**Recorded information:**
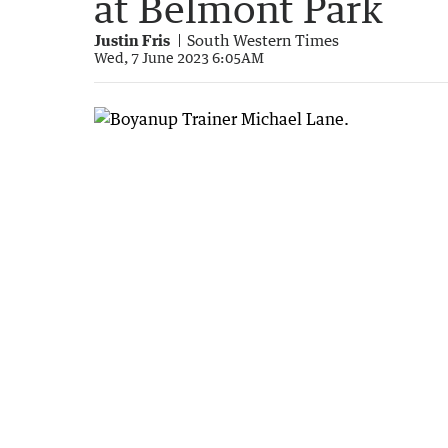
at Belmont Park
Justin Fris
South Western Times
Wed, 7 June 2023 6:05AM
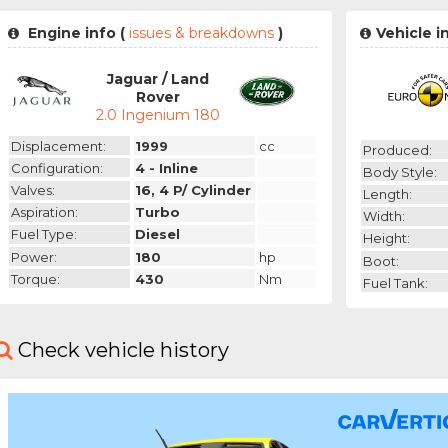
Engine info (
issues & breakdowns
)
Vehicle i
Jaguar / Land
Rover
2.0 Ingenium 180
Displacement:
1999
cc
Produced:
Configuration:
4 - Inline
Body Style:
Valves:
16, 4 P/ Cylinder
Length:
Aspiration:
Turbo
Width:
Fuel Type:
Diesel
Height:
Power:
180
hp
Boot:
Torque:
430
Nm
Fuel Tank:
Check vehicle history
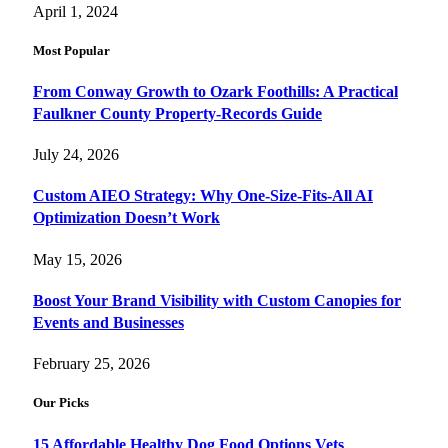
April 1, 2024
Most Popular
From Conway Growth to Ozark Foothills: A Practical
Faulkner County Property-Records Guide
July 24, 2026
Custom AIEO Strategy: Why One-Size-Fits-All AI
Optimization Doesn’t Work
May 15, 2026
Boost Your Brand Visibility with Custom Canopies for
Events and Businesses
February 25, 2026
Our Picks
15 Affordable Healthy Dog Food Options Vets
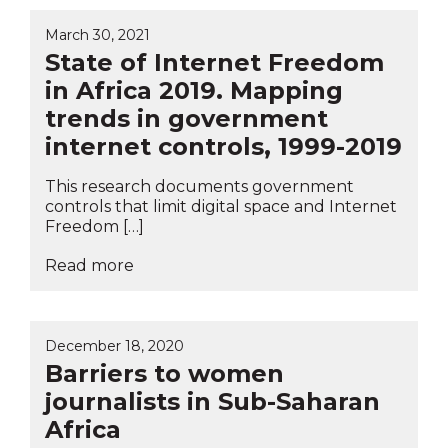
March 30, 2021
State of Internet Freedom
in Africa 2019. Mapping
trends in government
internet controls, 1999-2019
This research documents government
controls that limit digital space and Internet
Freedom […]
Read more
December 18, 2020
Barriers to women
journalists in Sub-Saharan
Africa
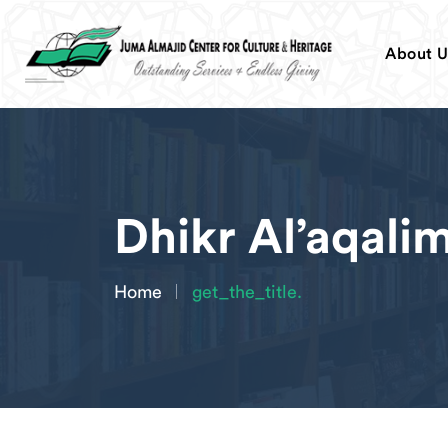
About U
Dhikr Al’aqali
Home
get_the_title.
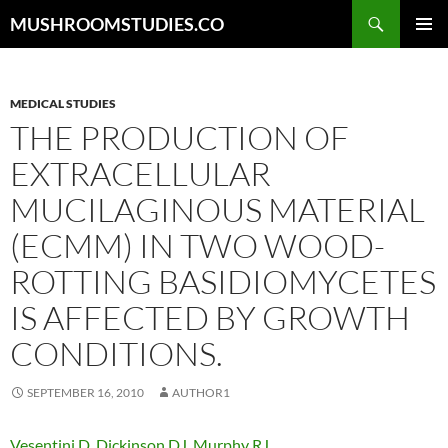
Skip
Search
MUSHROOMSTUDIES.CO
to
PRIMAR
content
MENU
MEDICAL STUDIES
THE PRODUCTION OF
EXTRACELLULAR
MUCILAGINOUS MATERIAL
(ECMM) IN TWO WOOD-
ROTTING BASIDIOMYCETES
IS AFFECTED BY GROWTH
CONDITIONS.
SEPTEMBER 16, 2010
AUTHOR1
Vesentini D
,
Dickinson DJ
,
Murphy RJ
.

**Your objective:** Where a picture appears in the records above, omit it, and transcribe exactly the stretch of lines from the one with "Boost Your Brand" through the one with "internet controls, 1999-2019".

**Task response:**
Boost Your Brand Visibility with Custom Canopies for
Events and Businesses
February 25, 2026
Our Picks
15 Affordable Healthy Dog Food Options Vets
March 30, 2021
State of Internet Freedom
in Africa 2019. Mapping
trends in government
internet controls, 1999-2019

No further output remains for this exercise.